(Collected data)
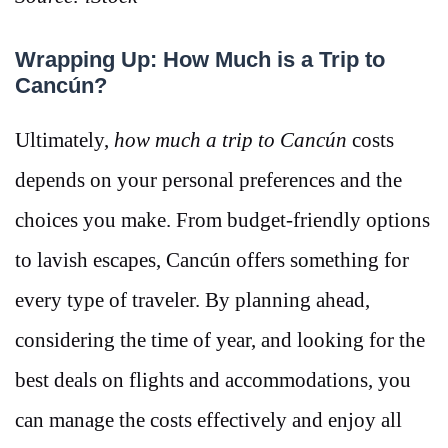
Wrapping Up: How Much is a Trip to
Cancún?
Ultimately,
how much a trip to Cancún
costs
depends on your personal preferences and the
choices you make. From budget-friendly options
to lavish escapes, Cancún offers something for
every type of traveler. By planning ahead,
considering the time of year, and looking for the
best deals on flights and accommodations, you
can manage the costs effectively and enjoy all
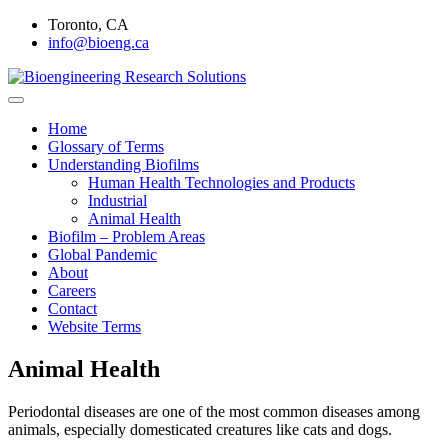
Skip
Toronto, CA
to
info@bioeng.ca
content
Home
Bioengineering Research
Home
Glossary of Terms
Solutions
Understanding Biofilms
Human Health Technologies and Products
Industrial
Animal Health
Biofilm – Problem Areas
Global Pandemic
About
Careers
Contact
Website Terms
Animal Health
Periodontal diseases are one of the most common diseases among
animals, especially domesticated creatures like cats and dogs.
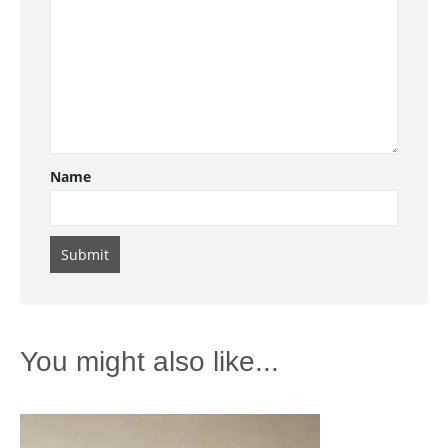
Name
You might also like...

WORK REQUIRED: Count how many lines of the data include the word "Cancún". Your reply should be that number alone.

RESPONSE: 3